Fast Multi-dimensional Refusal Subspaces via RFM-AGOP

Thomas Winninger

arxiv: 2607.02396 · v1 · pith:5F4N3DC4new · submitted 2026-07-02 · 💻 cs.AI · cs.LG

Fast Multi-dimensional Refusal Subspaces via RFM-AGOP

Thomas Winninger This is my paper

Pith reviewed 2026-07-03 13:22 UTC · model grok-4.3

classification 💻 cs.AI cs.LG

keywords refusal subspacesmulti-dimensional subspacesrecursive feature machineLLM activation steeringmodel safetyprobe initializationQwen models

0 comments

The pith

Adapting the Recursive Feature Machine with probe-informed initialization locates multi-dimensional refusal subspaces in large language models within seconds.

A machine-rendered reading of the paper's core claim, the machinery that carries it, and where it could break.

The paper establishes that refusal behavior in LLMs lives in multi-dimensional subspaces rather than single directions, and that existing extraction methods are too slow for practical use on reasoning models. It shows that an efficient adaptation of the Recursive Feature Machine algorithm, initialized with a probe, recovers these subspaces quickly on both reasoning and non-reasoning models. A sympathetic reader would care because this could make activation steering and monitoring for safety feasible at scale where current approaches are prohibitive. The method also outperforms alternatives on an ablation task. The authors note that further work is needed to compare subspaces across methods.

Core claim

By adapting the Recursive Feature Machine algorithm with a probe-informed initialization, the multi-dimensional refusal subspace can be identified in seconds on both reasoning models such as Qwen 3 and non-reasoning models such as Qwen 2.5, while also achieving better performance on the ablation task than prior alternatives.

What carries the argument

RFM-AGOP, the adapted Recursive Feature Machine algorithm with probe-informed initialization, which efficiently computes the multi-dimensional subspace encoding refusal.

If this is right

The subspace can be extracted in seconds rather than requiring prohibitive computation on long reasoning traces.
The approach outperforms existing methods on the ablation task.
RFM could serve as a cheap and scalable complement to existing subspace-extraction techniques if the results hold.
The method applies equally to reasoning and non-reasoning models.

Where Pith is reading between the lines

These are editorial extensions of the paper, not claims the author makes directly.
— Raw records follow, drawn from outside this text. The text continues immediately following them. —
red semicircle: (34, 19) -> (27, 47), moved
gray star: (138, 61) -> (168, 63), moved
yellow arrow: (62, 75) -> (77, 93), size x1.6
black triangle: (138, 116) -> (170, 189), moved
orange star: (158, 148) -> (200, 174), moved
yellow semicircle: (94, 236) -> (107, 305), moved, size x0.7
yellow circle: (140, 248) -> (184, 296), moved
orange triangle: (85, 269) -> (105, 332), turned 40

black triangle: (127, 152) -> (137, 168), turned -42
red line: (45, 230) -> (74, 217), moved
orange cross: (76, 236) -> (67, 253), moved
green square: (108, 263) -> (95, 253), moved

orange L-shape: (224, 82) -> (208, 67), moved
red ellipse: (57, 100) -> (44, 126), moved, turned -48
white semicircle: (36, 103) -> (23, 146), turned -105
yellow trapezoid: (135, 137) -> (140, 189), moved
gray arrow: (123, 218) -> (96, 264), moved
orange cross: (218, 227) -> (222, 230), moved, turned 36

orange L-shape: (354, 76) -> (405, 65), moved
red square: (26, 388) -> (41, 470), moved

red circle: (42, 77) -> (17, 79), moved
If the recovered subspace proves causal, the speed gain would allow routine safety checks during model serving rather than offline analysis only.
The same initialization trick might extend to extracting subspaces for other behaviors that current methods find expensive to isolate.
Direct comparisons of the subspaces produced by RFM-AGOP versus prior techniques would clarify whether they capture overlapping or distinct aspects of refusal.

Load-bearing premise

The subspace recovered by the method actually encodes causal refusal behavior rather than some correlated but non-causal direction in activation space.

What would settle it

Steering or ablating along the recovered subspace produces no measurable change in the model's refusal rate on harmful queries.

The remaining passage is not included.